18歳の時初めての海外旅行は、ドイツでした。

その当時、ドイツのダンスをやっていて、先生とともに公演旅行に行きました。

フランクフルト空港に着き、

宿泊先へ向かう車中から、ケルン大聖堂を見たときの衝撃は言葉では言い表せません。

巨大!

建物全体に施された彫刻!

美しい!

荘厳!


ライトアップされたその姿は圧倒的で、初めて見る、体験するときの電撃派を脳内に感じました。


心が揺れたんです。


2週間のステイ、ドイツ人とのコミュニケーション、ダンスを通じての文化交流、各家庭での生活、お店や街並み、空気、全てが私にとっての刺激でした。

あっという間に過ぎた2週間でしたが、私の中に新しい芽が顔を出したのを鮮烈に覚えています。


私は京都で生まれ育ち、それなりに満足し、面白い人生を楽しんでいると思っていました。

そんな時、一つの新しい国に触れただけで、いろんな感覚や思いが芽生えたことが衝撃的でした。


もっと知りたい!

体験したい!

世界を見たい!


好奇心が溢れ出しました。


そして、思い出したのです。


高校一年の時、超短期留学で、メリッサという女の子がアメリカからやって来て、私の隣の席になったのです。

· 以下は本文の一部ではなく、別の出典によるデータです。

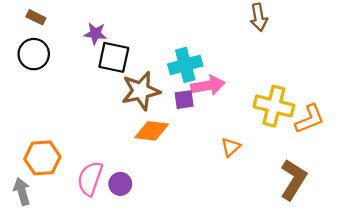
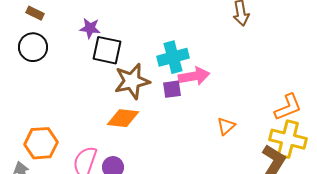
yellow cross: (274, 106) -> (288, 139), moved
orange diamond: (152, 131) -> (123, 118), moved
orange triangle: (231, 147) -> (226, 126), moved

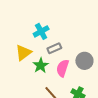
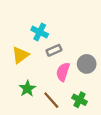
cyan cross: (41, 31) -> (40, 32), turned -35
green star: (41, 65) -> (27, 89), moved

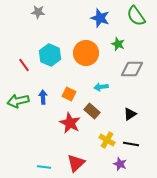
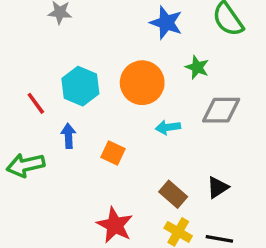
cyan arrow: (101, 87) -> (168, 127), moved
blue arrow: (43, 97) -> (68, 136), moved
brown rectangle: (92, 111) -> (173, 194), moved
red star: (70, 123) -> (115, 225), moved

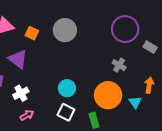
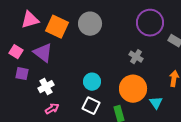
orange square: (32, 33) -> (57, 27), size x1.6
gray cross: (119, 65) -> (136, 57), moved
cyan triangle: (135, 102) -> (156, 103), moved

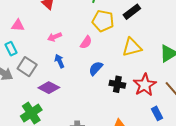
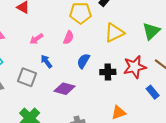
gray square: (27, 67) -> (27, 77), moved
red star: (145, 85) -> (135, 67), turned 30
purple diamond: (49, 88) -> (64, 89), moved

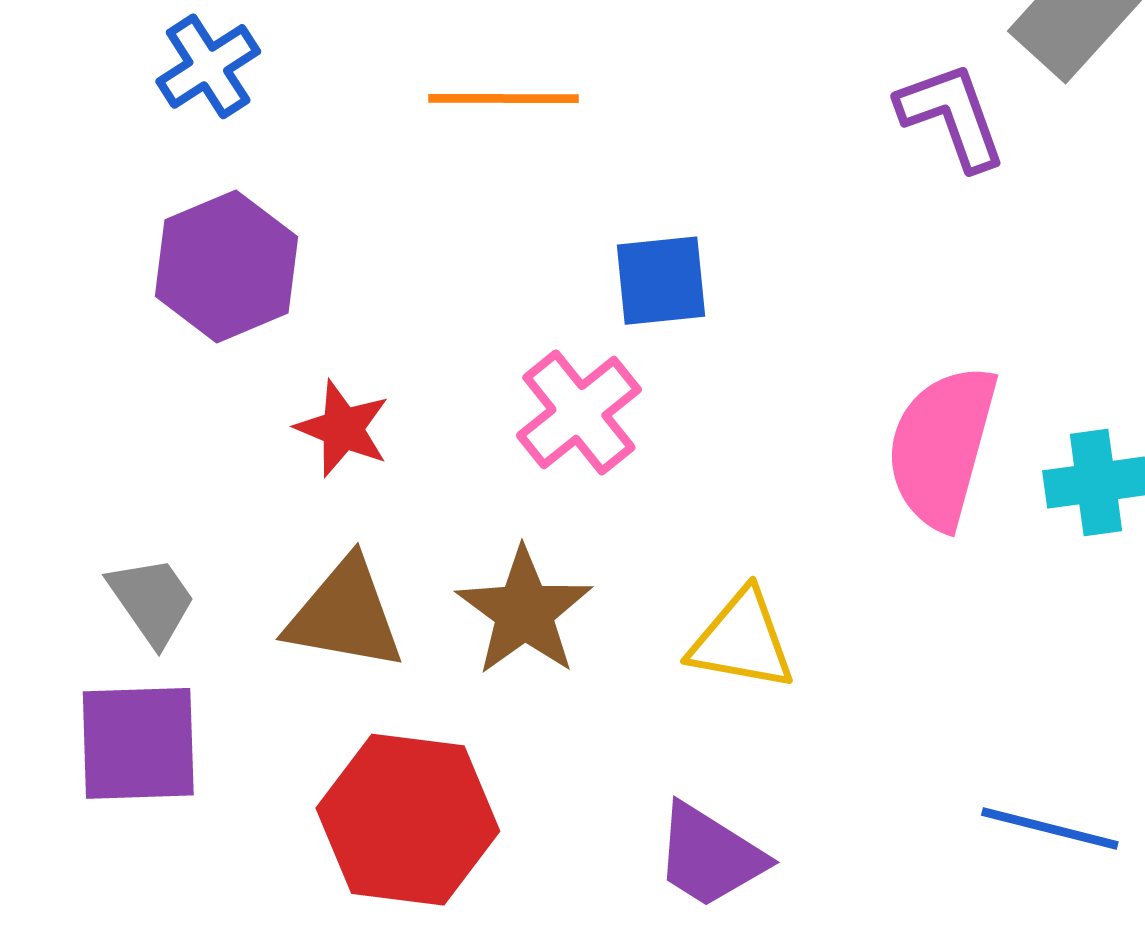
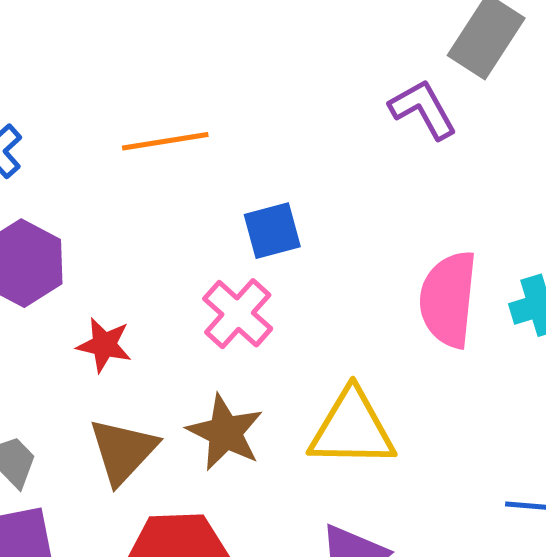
brown triangle: (345, 615) -> (123, 451), turned -48
yellow triangle: (742, 640) -> (352, 429), size x1.4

その彼女と仲良くなって、家族の写真を見せてもらいました。

当時の留学生だから、そこそこ裕福な家庭のお嬢さんだったのでしょう。

その写真の中の家族はキラキラしていました。

大きな家を背景に芝生のお庭のプールサイドでバーベキューをしている写真。

そんな家や、自宅庭でのバーベキューパーティーなんて見たこともないし本当に憧れました。


その時も、心が揺れたんです。


まだ子どものわたしは、いつかアメリカに行きたいから英語は話せるようになりたい、と単純に思いました。

両親に頼んで英会話スクールに通うようになりました。

英語でコミュニケーションをとれるぐらいまでの上達が早かったのは、

「アメリカにいつか行くんだ!」

と決めていたからだと思います。


わたしは、そのことを忘れていました。

何のために英会話力を身につけたのかを思い出したわたしは、そのスキルを使って、大学生という、時間のある間に出来る限り他国を見に行くことを決めました。